No es una cuestión real, sino simbólica, que prepara los argumentos de un futuro incierto. A Cristina Kirchner no le importan la candidatura de Daniel Scioli ni las condiciones, ciertamente arduas, que aguardarán al próximo presidente, sea quien fuere. En su polémica resolución del jueves pasado, el juez Daniel Rafecas le hizo un enorme favor al Gobierno.
Pero también tornó más inverosímil aún la denuncia de que existe un Partido Judicial. En vano. No es la causa de Rafecas la que preocupa a la Presidenta, sino la investigación de otro juez, Claudio Bonadio, sobre el lavado de dinero en empresas de la familia presidencial. El fantasma de que la absolución por enriquecimiento ilícito se convierta en cosa juzgada fraudulenta está creciendo, a su vez, en el imaginario cristinista. Tal vez ni siquiera se equivoque.
La resolución de Rafecas podría ser revocada por la Cámara Federal. La interpretación de la última y mortal denuncia de Nisman está abierta a debate entre jueces y fiscales.
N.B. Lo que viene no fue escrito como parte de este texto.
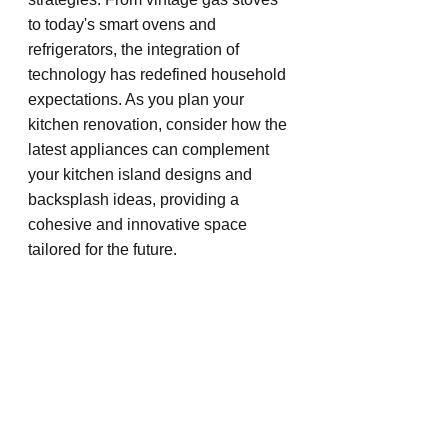
to today's smart ovens and 
refrigerators, the integration of 
technology has redefined household 
expectations. As you plan your 
kitchen renovation, consider how the 
latest appliances can complement 
your kitchen island designs and 
backsplash ideas, providing a 
cohesive and innovative space 
tailored for the future.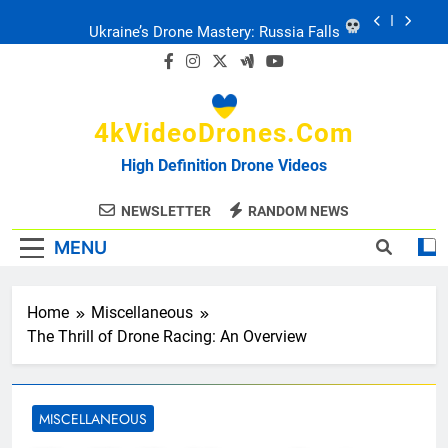
Skip
Ukraine’s Drone Mastery: Russia Falls
to
content
Ukraine: Drone Carnage & Survival Stories
4kVideoDrones.com
Drone Delivery: The Job Reckoning
High Definition Drone Videos
FPV Drones
: T-90 Killers
NEWSLETTER
RANDOM NEWS
MENU
Ukraine’s Drone Mastery: Russia Falls
Ukraine: Drone Carnage & Survival Stories
Home
Miscellaneous
The Thrill of Drone Racing: An Overview
Drone Delivery: The Job Reckoning
MISCELLANEOUS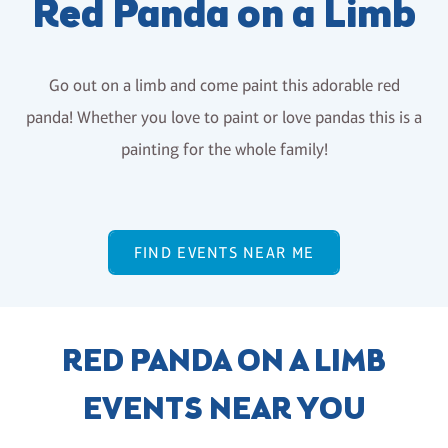
Red Panda on a Limb
Go out on a limb and come paint this adorable red
panda! Whether you love to paint or love pandas this is a
painting for the whole family!
FIND EVENTS NEAR ME
RED PANDA ON A LIMB
EVENTS NEAR YOU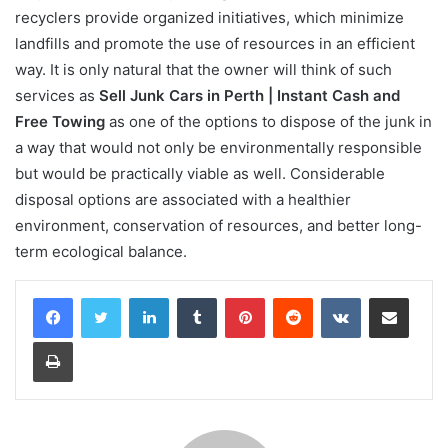
recyclers provide organized initiatives, which minimize
landfills and promote the use of resources in an efficient
way. It is only natural that the owner will think of such
services as
Sell Junk Cars in Perth | Instant Cash and
Free Towing
as one of the options to dispose of the junk in
a way that would not only be environmentally responsible
but would be practically viable as well. Considerable
disposal options are associated with a healthier
environment, conservation of resources, and better long-
term ecological balance.
LinkedIn
Tumblr
Pinterest
Reddit
VKontakte
Share via Email
Print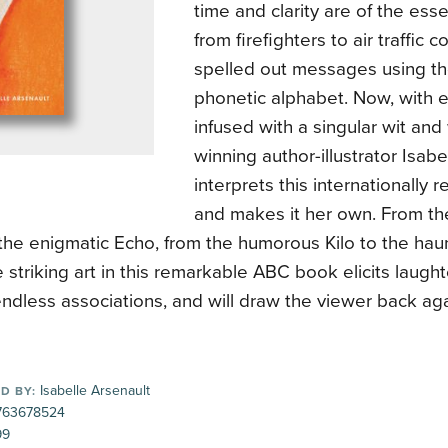
time and clarity are of the es
from firefighters to air traffic c
spelled out messages using t
phonetic alphabet. Now, with 
infused with a singular wit a
winning author-illustrator Isabe
interprets this internationally
and makes it her own. From th
the enigmatic Echo, from the humorous Kilo to the ha
he striking art in this remarkable ABC book elicits laught
endless associations, and will draw the viewer back ag
Isabelle Arsenault
D BY:
63678524
99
Algunos la consideran sólida; otros creen que la Justicia debe investigar para establecer si la teoría del fiscal muerto es cierta. Ninguno o muy pocos, eso sí, suscriben la resolución de Rafecas tal como fue escrita. El aspecto más cuestionable de esa resolución no es el rechazo de la denuncia en sí mismo, sino las razones, casi idénticas a las que planteó el Gobierno, que era el acusado. Es decir, tomó por ciertos todos los argumentos del oficialismo y descalificó todas las pruebas de Nisman. Es difícil comprender una resolución respaldada más en la opinión del juez que en el valor de las pruebas. Es probable que Rafecas le haya cerrado para siempre las puertas de su despacho a esa causa.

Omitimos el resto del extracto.